Additionally, the United States urges the international community to effectively implement international standards on AML/CFT in the virtual currency area, particularly regarding virtual currency exchanges. The virtual currency industry has a critical role in implementing appropriate AML/CFT and sanctions controls to prevent sanctioned persons and other illicit actors from exploiting virtual currencies to undermine the United States’ national security and our partners.
In addition to sanctioning Hydra, OFAC identifies over 100 virtual currency addresses associated with the entity’s operations used to conduct illicit transactions. Treasury is committed to sharing additional criminal virtual currency addresses as they become available.

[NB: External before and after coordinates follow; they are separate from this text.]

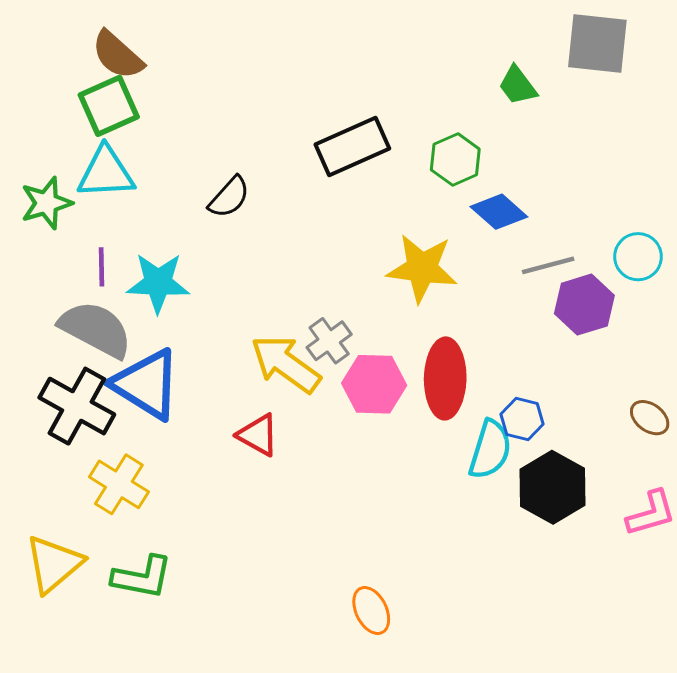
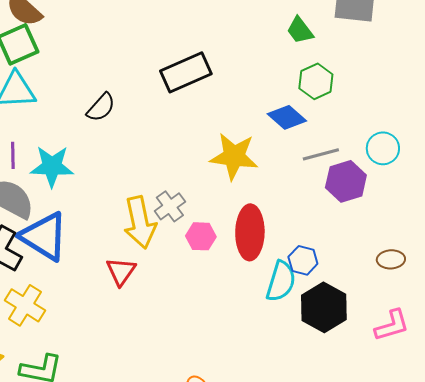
green hexagon: (455, 160) -> (316, 81), moved
yellow arrow: (286, 364) -> (140, 222), turned -138
pink hexagon: (374, 384) -> (201, 236), size x0.7
brown ellipse: (650, 418) -> (391, 259), turned -40
red triangle: (258, 435) -> (121, 271), turned 36

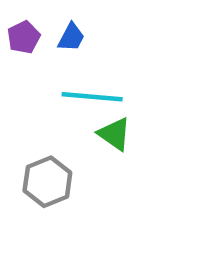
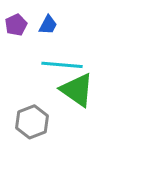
green triangle: (114, 134) -> (77, 90), size x1.5

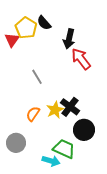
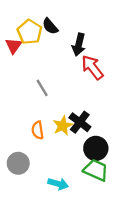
orange semicircle: (33, 114) -> (38, 130), turned -42
green trapezoid: (64, 149) -> (96, 170), moved

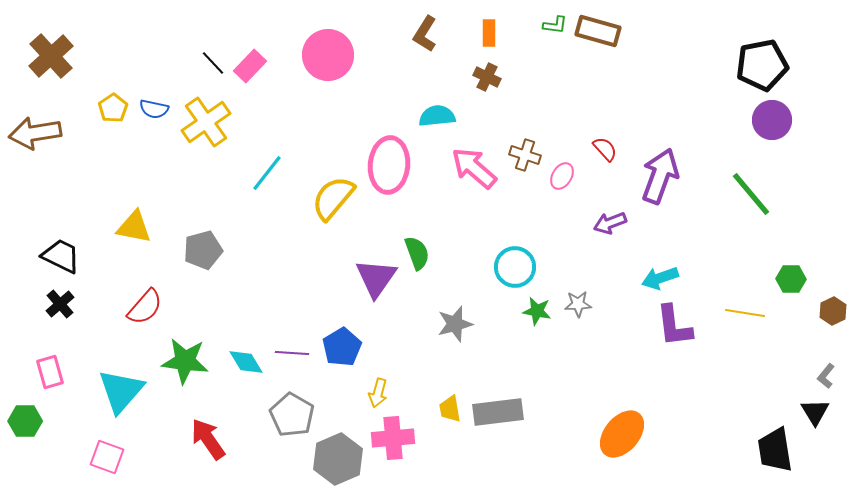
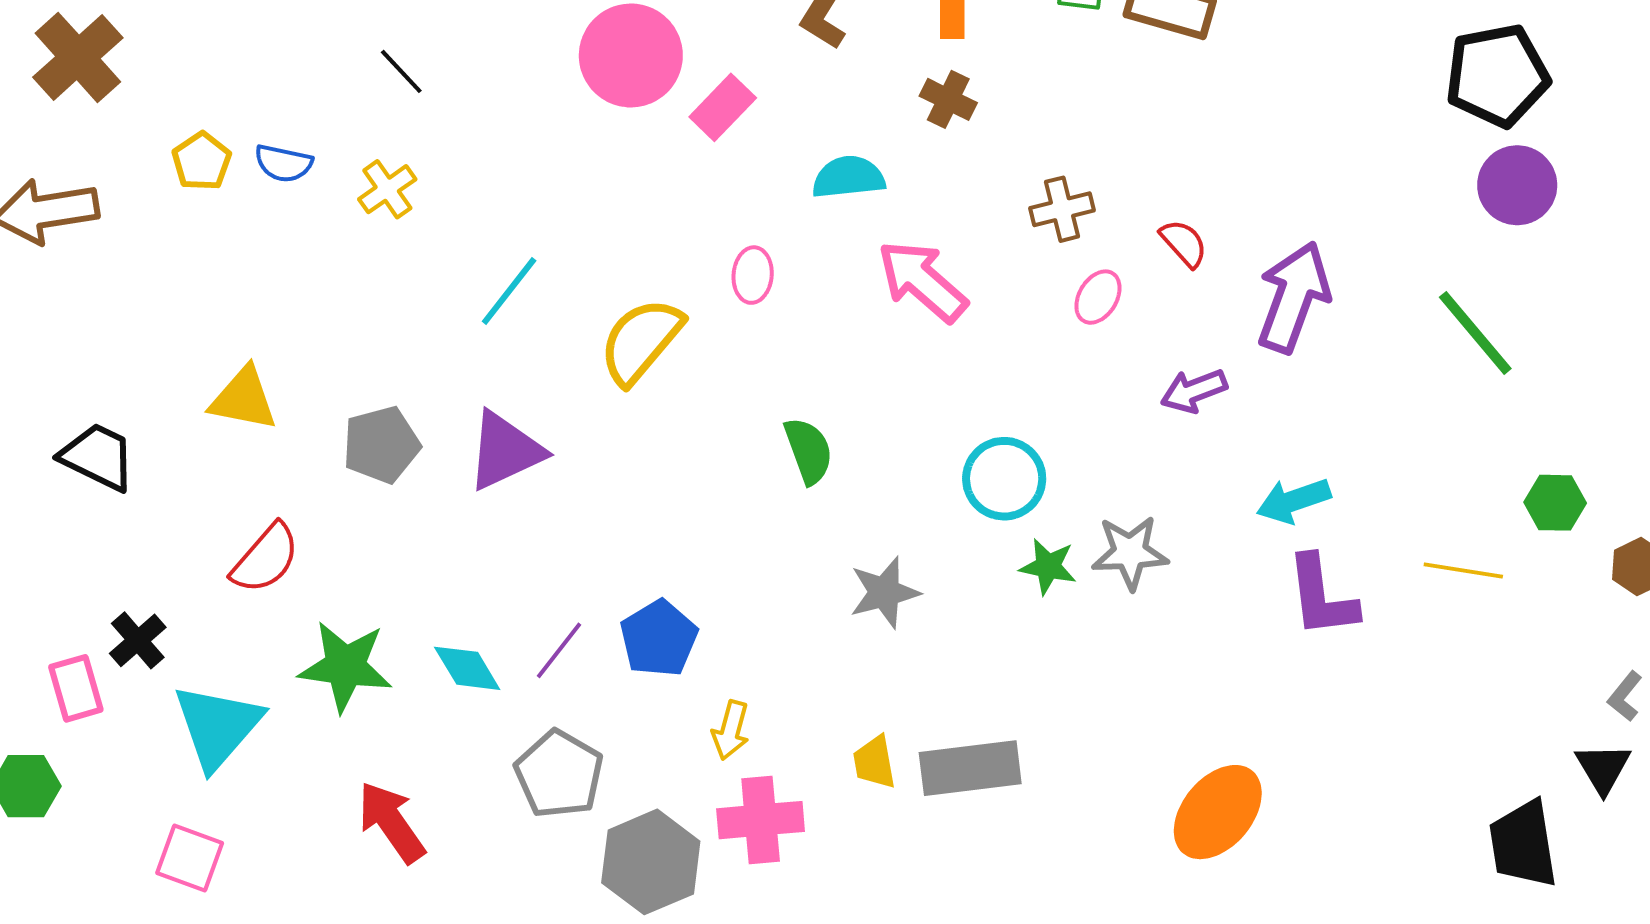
pink rectangle: (250, 66) -> (723, 107), moved
yellow cross: (206, 122) -> (387, 189), size x0.6
brown cross: (525, 155) -> (1062, 209), moved, turned -32
pink ellipse: (389, 165) -> (753, 275), size x0.5
purple triangle: (376, 278) -> (505, 451), moved, turned 30
black cross: (60, 304) -> (138, 640), moved
gray star: (578, 304) -> (1130, 553), size x1.4
purple line: (292, 353) -> (559, 650), turned -56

As reflected in Executive Order (E.O.) 14067 of March 9, 2023, “Ensuring Responsible Development of Digital Assets,” the Administration supports responsible innovation in digital assets while prioritizing efforts to identify and mitigate illicit financing risks in the digital asset ecosystem.
In the coming month, the Department of the Treasury will publish an updated National Strategy to Combat Illicit Finance, which will highlight planned Treasury efforts further to combat the misuse of virtual currency and exchanges.
Garantex is being designated today under E.O. 14024 for operating or having operated in the financial services sector of the Russian Federation economy.
Today’s action also reinforces OFAC’s recent public guidance to further cut off avenues for potential sanctions evasion by Russia, supporting the G7 leaders’ commitment to maintaining the effectiveness of economic measures.
The Treasury’s expansive sanctions actions against Russia require all U.S. persons to comply with OFAC regulations, regardless of whether a transaction is denominated in traditional fiat currency or virtual currency. Sanctioned Russian persons employ various measures to evade U.S. and international sanctions. U.S. persons, including firms that process virtual currency transactions, must be vigilant against attempts to circumvent OFAC regulations and take risk-based steps to ensure they do not engage in prohibited transactions.
OFAC is closely monitoring efforts to avoid or violate Russia-related sanctions, including through virtual currency, and is committed to using its broad enforcement authorities to act against violations and promote compliance.